Here is a pseudocode of my problem.
I have an array of IEEE 754 double precision positive numbers.
The array can come in a random order but numbers are always the same, just scrambled in their positions. Also these numbers can vary in a very wide range in the valid IEEE range of the double
representation.
Once I have the list, I initialize a variable:
double sum_result = 0.0;
And I accumulate the sum on sum_result
, in a loop over the whole array.
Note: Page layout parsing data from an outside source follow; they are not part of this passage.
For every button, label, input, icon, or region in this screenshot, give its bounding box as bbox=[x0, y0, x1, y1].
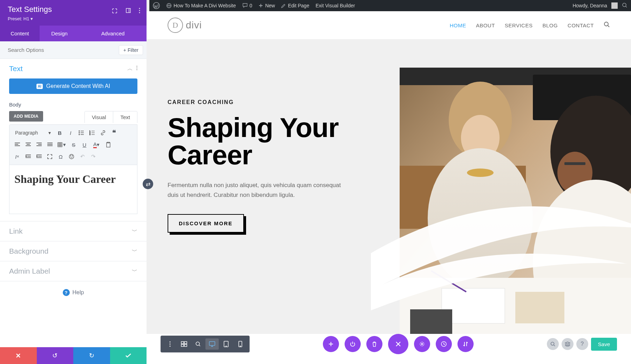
svg-rect-6 bbox=[126, 8, 130, 13]
underline-button[interactable]: U bbox=[80, 140, 89, 150]
nav-blog[interactable]: BLOG bbox=[542, 22, 558, 28]
avatar[interactable] bbox=[611, 2, 618, 9]
comments-count: 0 bbox=[250, 3, 252, 8]
emoji-button[interactable] bbox=[67, 152, 76, 162]
editor-heading-text: Shaping Your Career bbox=[14, 172, 132, 187]
generate-ai-button[interactable]: AIGenerate Content With AI bbox=[9, 78, 137, 94]
search-button[interactable] bbox=[547, 338, 559, 350]
section-text-header[interactable]: Text ︿ bbox=[0, 59, 147, 78]
paste-button[interactable] bbox=[103, 140, 113, 150]
confirm-button[interactable] bbox=[110, 347, 147, 364]
dock-icon[interactable] bbox=[125, 8, 131, 15]
chevron-down-icon: ﹀ bbox=[132, 228, 137, 235]
ordered-list-button[interactable]: 123 bbox=[87, 128, 97, 138]
svg-point-74 bbox=[170, 344, 171, 345]
new-link[interactable]: New bbox=[258, 3, 275, 8]
tab-advanced[interactable]: Advanced bbox=[79, 26, 147, 41]
wp-admin-bar: How To Make A Divi Website 0 New Edit Pa… bbox=[149, 0, 631, 11]
help-link[interactable]: ? Help bbox=[0, 281, 147, 304]
plus-icon: + bbox=[123, 47, 126, 53]
align-center-button[interactable] bbox=[23, 140, 33, 150]
history-button[interactable] bbox=[436, 336, 452, 352]
sort-button[interactable] bbox=[457, 336, 474, 352]
redo-button[interactable]: ↷ bbox=[88, 152, 98, 162]
align-left-button[interactable] bbox=[12, 140, 22, 150]
nav-services[interactable]: SERVICES bbox=[505, 22, 533, 28]
more-icon[interactable] bbox=[136, 66, 137, 72]
undo-button[interactable]: ↶ bbox=[77, 152, 87, 162]
search-input[interactable] bbox=[4, 44, 119, 56]
discard-button[interactable] bbox=[0, 347, 37, 364]
nav-contact[interactable]: CONTACT bbox=[568, 22, 594, 28]
wordpress-icon[interactable] bbox=[153, 2, 160, 9]
align-justify-button[interactable] bbox=[45, 140, 55, 150]
site-link[interactable]: How To Make A Divi Website bbox=[166, 3, 236, 8]
svg-line-81 bbox=[199, 345, 200, 346]
panel-resize-handle[interactable]: ⇄ bbox=[143, 179, 153, 189]
settings-button[interactable] bbox=[414, 336, 430, 352]
add-button[interactable] bbox=[323, 336, 339, 352]
bold-button[interactable]: B bbox=[55, 128, 65, 138]
tab-content[interactable]: Content bbox=[0, 26, 40, 41]
editor-tab-visual[interactable]: Visual bbox=[85, 111, 114, 123]
power-button[interactable] bbox=[345, 336, 361, 352]
more-icon[interactable] bbox=[139, 8, 140, 15]
clear-format-button[interactable]: I× bbox=[12, 152, 22, 162]
section-background-header[interactable]: Background ﹀ bbox=[0, 241, 147, 261]
save-button[interactable]: Save bbox=[591, 338, 617, 351]
quote-button[interactable]: ❝ bbox=[109, 128, 119, 138]
format-select[interactable]: Paragraph▾ bbox=[12, 129, 54, 137]
layers-button[interactable] bbox=[562, 338, 574, 350]
panel-tabs: Content Design Advanced bbox=[0, 26, 147, 41]
help-button[interactable]: ? bbox=[576, 338, 588, 350]
svg-rect-82 bbox=[209, 342, 215, 345]
italic-button[interactable]: I bbox=[66, 128, 75, 138]
section-link-header[interactable]: Link ﹀ bbox=[0, 221, 147, 241]
view-controls bbox=[161, 336, 250, 352]
nav-about[interactable]: ABOUT bbox=[476, 22, 495, 28]
svg-rect-76 bbox=[181, 342, 184, 344]
search-icon[interactable] bbox=[622, 2, 627, 9]
undo-button[interactable]: ↺ bbox=[37, 347, 74, 364]
outdent-button[interactable] bbox=[23, 152, 33, 162]
fullscreen-button[interactable] bbox=[45, 152, 55, 162]
nav-search-icon[interactable] bbox=[604, 21, 610, 29]
site-logo[interactable]: D divi bbox=[168, 18, 202, 33]
editor-tab-text[interactable]: Text bbox=[113, 111, 137, 123]
strikethrough-button[interactable]: S bbox=[69, 140, 79, 150]
mobile-icon[interactable] bbox=[233, 338, 247, 350]
comments-link[interactable]: 0 bbox=[242, 3, 252, 8]
indent-button[interactable] bbox=[34, 152, 44, 162]
target-icon[interactable] bbox=[111, 8, 118, 15]
preset-selector[interactable]: Preset: H1▾ bbox=[8, 16, 139, 21]
logo-mark: D bbox=[168, 18, 183, 33]
zoom-icon[interactable] bbox=[191, 338, 205, 350]
tab-design[interactable]: Design bbox=[40, 26, 79, 41]
desktop-icon[interactable] bbox=[205, 338, 219, 350]
trash-button[interactable] bbox=[366, 336, 382, 352]
panel-footer: ↺ ↻ bbox=[0, 347, 147, 364]
nav-home[interactable]: HOME bbox=[450, 22, 466, 28]
hero-cta-button[interactable]: DISCOVER MORE bbox=[168, 214, 244, 233]
text-color-button[interactable]: A ▾ bbox=[90, 140, 102, 150]
section-admin-label-header[interactable]: Admin Label ﹀ bbox=[0, 261, 147, 281]
wireframe-icon[interactable] bbox=[177, 338, 191, 350]
redo-button[interactable]: ↻ bbox=[73, 347, 110, 364]
filter-button[interactable]: +Filter bbox=[119, 45, 143, 55]
editor-content-area[interactable]: Shaping Your Career bbox=[9, 165, 137, 214]
table-button[interactable]: ▾ bbox=[56, 140, 68, 150]
unordered-list-button[interactable] bbox=[76, 128, 86, 138]
close-builder-button[interactable] bbox=[388, 334, 408, 354]
section-label: Text bbox=[9, 64, 23, 73]
hero-heading[interactable]: Shaping Your Career bbox=[168, 114, 371, 169]
align-right-button[interactable] bbox=[34, 140, 44, 150]
body-label: Body bbox=[9, 102, 137, 108]
add-media-button[interactable]: ADD MEDIA bbox=[9, 111, 43, 122]
exit-builder-link[interactable]: Exit Visual Builder bbox=[316, 3, 355, 8]
special-char-button[interactable]: Ω bbox=[56, 152, 66, 162]
user-greeting[interactable]: Howdy, Deanna bbox=[572, 3, 607, 8]
link-button[interactable] bbox=[98, 128, 108, 138]
edit-page-link[interactable]: Edit Page bbox=[281, 3, 309, 8]
more-icon[interactable] bbox=[163, 338, 177, 350]
tablet-icon[interactable] bbox=[219, 338, 233, 350]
At each step I do:
sum_result += my_double_array[i]
Is it guaranteed that, whatever the order of the initial array of double
, if the numbers are the same, the printed out sum result will be always the same?
Is it guaranteed that, whatever the order of the initial array of double, if the numbers are the same, the printed out sum result will be always the same?
No, FP addition is not associative. Remember it is called floating point - the absolute precision "floats" about relative to 1.0. Any given operation like addition (+
) is subject to round-off error.
Yet if the sum is done and the inexact flag is clear, then yes, the order was not relevant.**
Simple counter example.
#include <math.h>
#include <float.h>
#include <fenv.h>
#include <stdio.h>
int main(void) {
double a[3] = { DBL_MAX, -DBL_MAX, 1.0 };
fexcept_t flag;
feclearexcept(FE_ALL_EXCEPT);
printf("%e\n", (a[0] + a[1]) + a[2]);
fegetexceptflag(&flag, FE_INEXACT);
printf("Inexact %d\n", !!(flag & FE_INEXACT));
feclearexcept(FE_ALL_EXCEPT);
printf("%e\n", a[0] + (a[1] + a[2]));
fegetexceptflag(&flag, FE_INEXACT);
printf("Inexact %d\n", !!(flag & FE_INEXACT));
printf("%d\n", FLT_EVAL_METHOD);
return (EXIT_SUCCESS);
}
Output
1.000000e+00 // Sum is exact
Inexact 0
0.000000e+00 // Sum is inexact
Inexact 1
0 // evaluate all operations ... just to the range and precision of the type;
Depending on FLT_EVAL_METHOD
, FP math may use wider precession and range, yet the above extreme example sums will still differ.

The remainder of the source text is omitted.